O forte mau cheiro acabou chamando a atenção dos moradores do prédio, que acionaram a polícia. Conforme a descrição do manuscrito, os policiais se depararam com uma cena chocante, Natália no quarto, sentada em um cadeira, com um olhar perdido em direção aos cadáveres, purulentos de vermes e a tela que pintara, tendo como modelo a bizarra cena.
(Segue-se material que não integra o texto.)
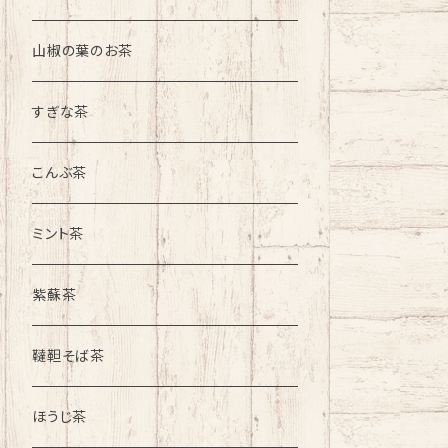
山椒の葉のお茶
すぎな茶
こんぶ茶
ミント茶
紫蘇茶
韃靼そば茶
ほうじ茶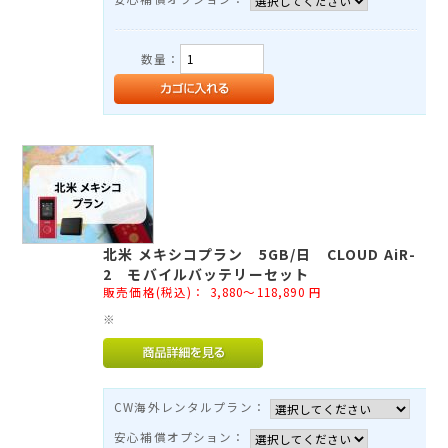
数量：
北米 メキシコプラン 5GB/日 CLOUD AiR-
2 モバイルバッテリーセット
販売価格(税込)：
3,880～118,890
円
※
CW海外レンタルプラン：
安心補償オプション：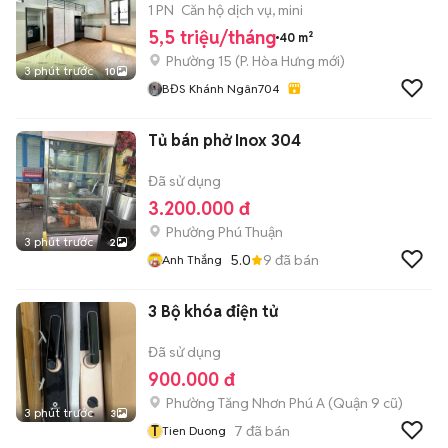
UEH
1 PN
Căn hộ dịch vụ, mini
5,5 triệu/tháng
40 m²
Phường 15
(
P. Hòa Hưng
mới)
3 phút trước
10
BĐS Khánh Ngân704
Tủ bán phở Inox 304
Đã sử dụng
3.200.000 đ
Phường Phú Thuận
3 phút trước
2
5.0
9
đã bán
Anh Thắng
3 Bộ khóa điện tử
Đã sử dụng
900.000 đ
Phường Tăng Nhơn Phú A (Quận 9 cũ)
3 phút trước
3
T
7
đã bán
Tien Duong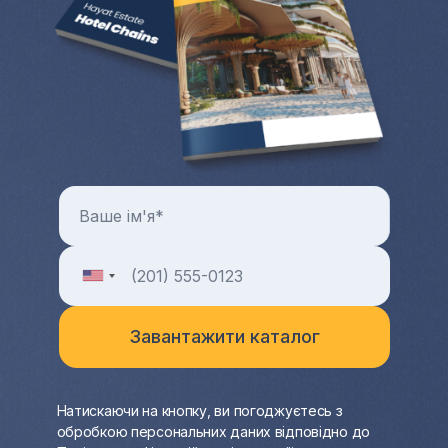
Натискаючи на кнопку, ви погоджуєтесь з
обробкою персональних даних відповідно до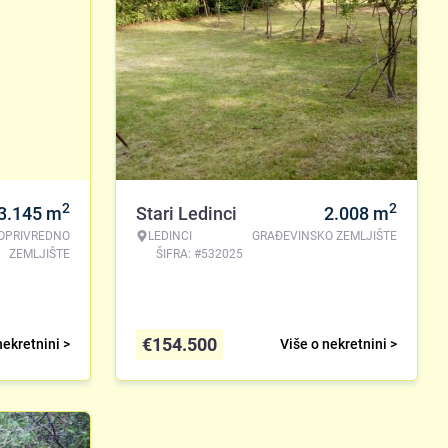
2
2
3.145
m
Stari Ledinci
2.008
m
OPRIVREDNO
LEDINCI
GRAĐEVINSKO ZEMLJIŠTE
ZEMLJIŠTE
ŠIFRA: #532025
€
154.500
nekretnini >
Više o nekretnini >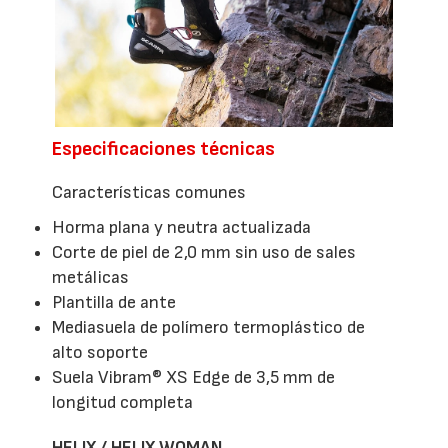
Especificaciones técnicas
Características comunes
Horma plana y neutra actualizada
Corte de piel de 2,0 mm sin uso de sales
metálicas
Plantilla de ante
Mediasuela de polímero termoplástico de
alto soporte
Suela Vibram® XS Edge de 3,5 mm de
longitud completa
HELIX / HELIX WOMAN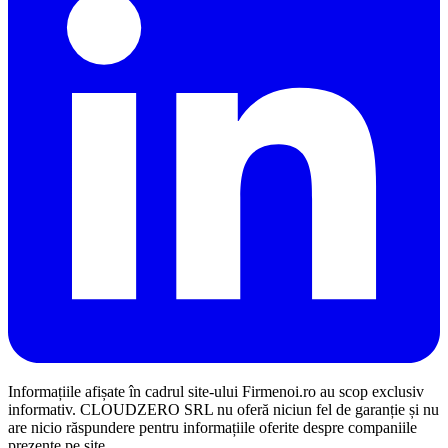
Informațiile afișate în cadrul site-ului Firmenoi.ro au scop exclusiv
informativ. CLOUDZERO SRL nu oferă niciun fel de garanție și nu
are nicio răspundere pentru informațiile oferite despre companiile
prezente pe site.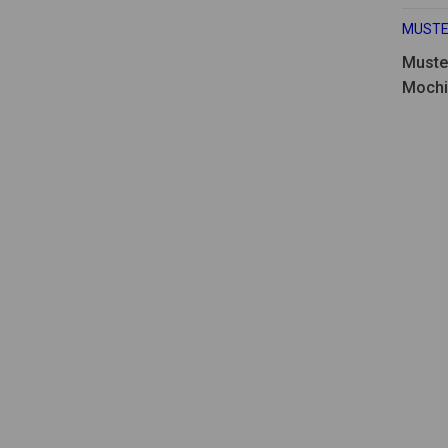
MUSTE
Muste
Mochi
Todos ficaram impressionados com o realismo da pintura. Natália estava abraçada à garrafa com o feto no vidro em formol, repetindo, com um ar doentio:
– A exposição será um sucesso, meu filho!
As diversas fotos dos cadáveres de Zezão, Janine e Agripina, junto com seus manuscritos, detalhavam minuciosamente seus atos, inclusive sua culpa na queda do marido, que ocasionou sua morte: uma espécie de diário confirmava sua autoria nos assassinatos.
De acordo com o que li nos autos, Natália não ofereceu resistência ao receber voz de prisão, deixando-se ser algemada, mas mesmo sem as mãos livres, foi conduzida abraçada ao vidro com o feto no formol. Nas notícias de jornal, li que Natália, em nenhum momento de sua prisão, desmanchou o sorriso doentio e seu olhar perdido.
Agora, em poder de tão forte manuscrito, publicarei, em breve este relato, tão sórdido e real. A edição já está quase formatada, em fase final para a publicação. O título: FREDERICO VIVE.